Material provided:
-------------------------

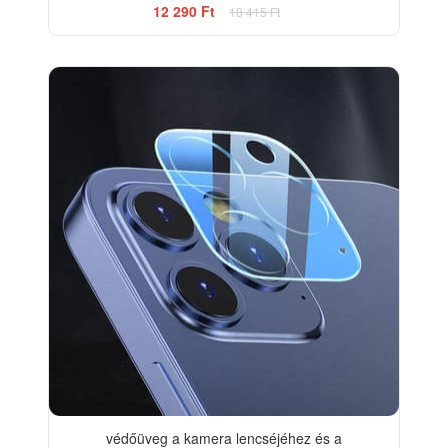
12 290 Ft
18 415 Ft
védőüveg a kamera lencséjéhez és a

-------------------------

Print the data above in full and exactly as it appears, skipping the pictures.

12 290 Ft
18 415 Ft
védőüveg a kamera lencséjéhez és a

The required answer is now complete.